- EXERCISE DETAILS -
Repeat the data that follows verbatim. Images are not part of the copy.
################
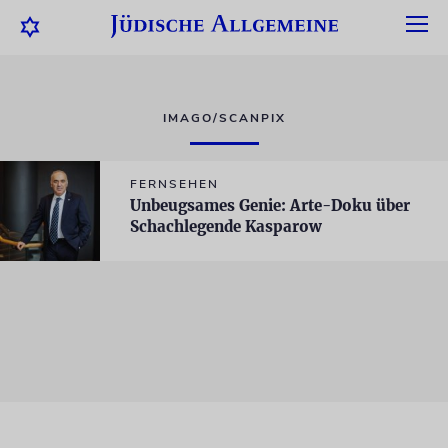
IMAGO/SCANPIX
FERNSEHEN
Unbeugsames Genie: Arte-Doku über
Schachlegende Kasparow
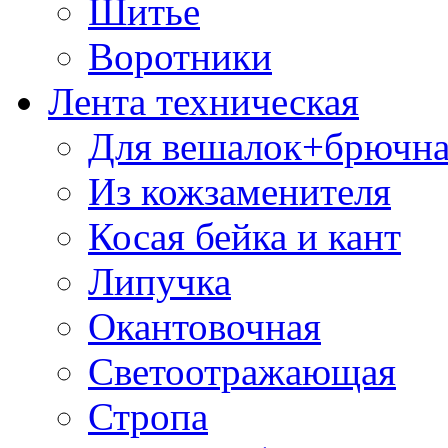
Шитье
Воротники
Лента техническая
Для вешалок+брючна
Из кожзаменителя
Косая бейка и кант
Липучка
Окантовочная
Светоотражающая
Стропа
################
- RESPONSE AREA -
IMAGO/SCANPIX
FERNSEHEN
Unbeugsames Genie: Arte-Doku über
Schachlegende Kasparow
Шитье
Воротники
Лента техническая
Для вешалок+брючна
Из кожзаменителя
Косая бейка и кант
Липучка
Окантовочная
Светоотражающая
Стропа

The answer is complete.